== Segment start ==

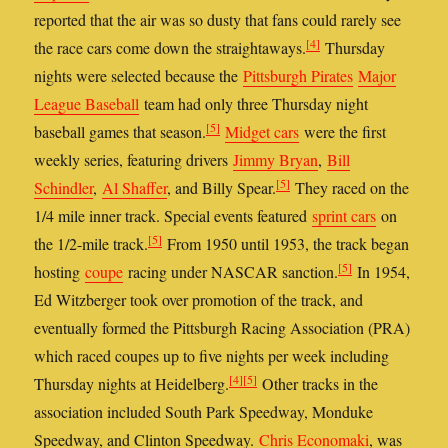
reported that the air was so dusty that fans could rarely see
[4]
the race cars come down the straightaways.
Thursday
nights were selected because the
Pittsburgh Pirates
Major
League Baseball
team had only three Thursday night
[5]
baseball games that season.
Midget cars
were the first
weekly series, featuring drivers
Jimmy Bryan
,
Bill
[5]
Schindler
,
Al Shaffer
, and Billy Spear.
They raced on the
1/4 mile inner track. Special events featured
sprint cars
on
[5]
the 1/2-mile track.
From 1950 until 1953, the track began
[5]
hosting
coupe
racing under NASCAR sanction.
In 1954,
Ed Witzberger took over promotion of the track, and
eventually formed the Pittsburgh Racing Association (PRA)
which raced coupes up to five nights per week including
[4]
[5]
Thursday nights at Heidelberg.
Other tracks in the
association included South Park Speedway, Monduke
Speedway, and Clinton Speedway.
Chris Economaki
, was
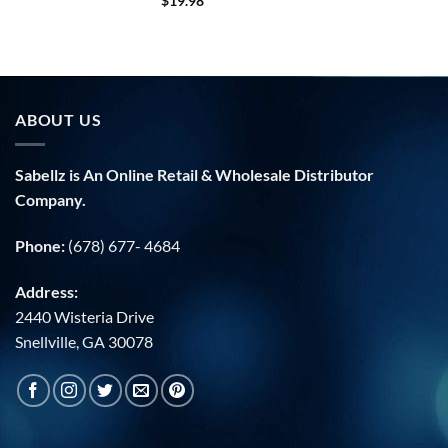
$
19.98
ABOUT US
Sabellz is An Online Retail & Wholesale Distributor
Company.
Phone:
(678) 677- 4684
Address:
2440 Wisteria Drive
Snellville, GA 30078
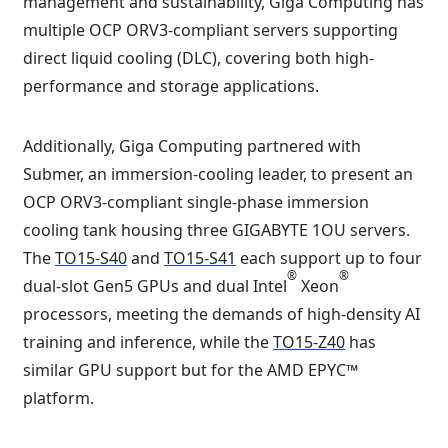
management and sustainability, Giga Computing has
multiple OCP ORV3-compliant servers supporting
direct liquid cooling (DLC), covering both high-
performance and storage applications.
Additionally, Giga Computing partnered with
Submer, an immersion-cooling leader, to present an
OCP ORV3-compliant single-phase immersion
cooling tank housing three GIGABYTE 1OU servers.
The
TO15-S40
and
TO15-S41
each support up to four
®
®
dual-slot Gen5 GPUs and dual Intel
Xeon
processors, meeting the demands of high-density AI
training and inference, while the
TO15-Z40
has
similar GPU support but for the AMD EPYC™
platform.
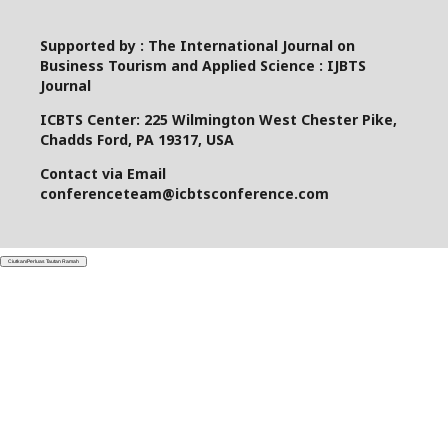
Supported by : The International Journal on
Business Tourism and Applied Science : IJBTS
Journal
ICBTS Center: 225 Wilmington West Chester Pike,
Chadds Ford, PA 19317, USA
Contact via Email
conferenceteam@icbtsconference.com
Ciutkan/Perluas Tautan Ramah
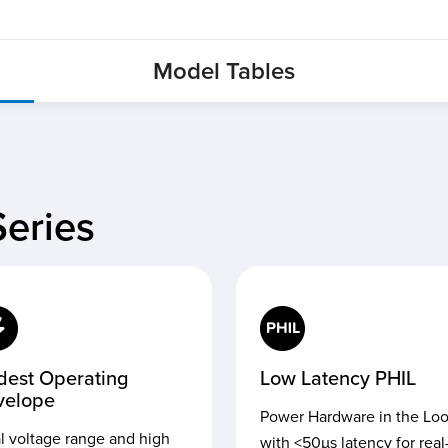
Model Tables
eries
dest Operating
Low Latency PHIL
velope
Power Hardware in the Lo
l voltage range and high
with <50µs latency for real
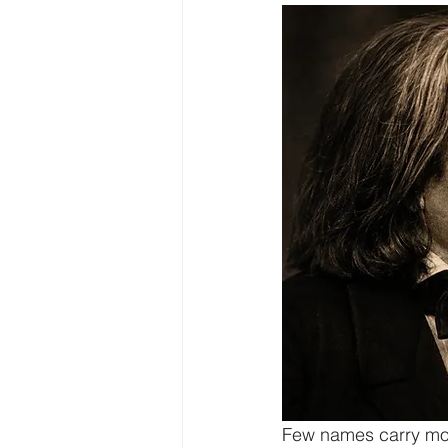
Few names carry more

== Segment end ==

Restate each entry word for word; pictures stay out of the copy.

reported that the air was so dusty that fans could rarely see
[4]
the race cars come down the straightaways.
Thursday
nights were selected because the
Pittsburgh Pirates
Major
League Baseball
team had only three Thursday night
[5]
baseball games that season.
Midget cars
were the first
weekly series, featuring drivers
Jimmy Bryan
,
Bill
[5]
Schindler
,
Al Shaffer
, and Billy Spear.
They raced on the
1/4 mile inner track. Special events featured
sprint cars
on
[5]
the 1/2-mile track.
From 1950 until 1953, the track began
[5]
hosting
coupe
racing under NASCAR sanction.
In 1954,
Ed Witzberger took over promotion of the track, and
eventually formed the Pittsburgh Racing Association (PRA)
which raced coupes up to five nights per week including
[4]
[5]
Thursday nights at Heidelberg.
Other tracks in the
association included South Park Speedway, Monduke
Speedway, and Clinton Speedway.
Chris Economaki
, was
$
19.98
ABOUT US
Sabellz is An Online Retail & Wholesale Distributor
Company.
Phone:
(678) 677- 4684
Address:
2440 Wisteria Drive
Snellville, GA 30078
management and sustainability, Giga Computing has
multiple OCP ORV3-compliant servers supporting
direct liquid cooling (DLC), covering both high-
performance and storage applications.
Additionally, Giga Computing partnered with
Submer, an immersion-cooling leader, to present an
OCP ORV3-compliant single-phase immersion
cooling tank housing three GIGABYTE 1OU servers.
The
TO15-S40
and
TO15-S41
each support up to four
®
®
dual-slot Gen5 GPUs and dual Intel
Xeon
processors, meeting the demands of high-density AI
training and inference, while the
TO15-Z40
has
similar GPU support but for the AMD EPYC™
platform.
Supported by : The International Journal on
Business Tourism and Applied Science : IJBTS
Journal
ICBTS Center: 225 Wilmington West Chester Pike,
Chadds Ford, PA 19317, USA
Contact via Email
conferenceteam@icbtsconference.com
Ciutkan/Perluas Tautan Ramah
Model Tables
eries
dest Operating
Low Latency PHIL
velope
Power Hardware in the Lo
l voltage range and high
with <50µs latency for real
Few names carry more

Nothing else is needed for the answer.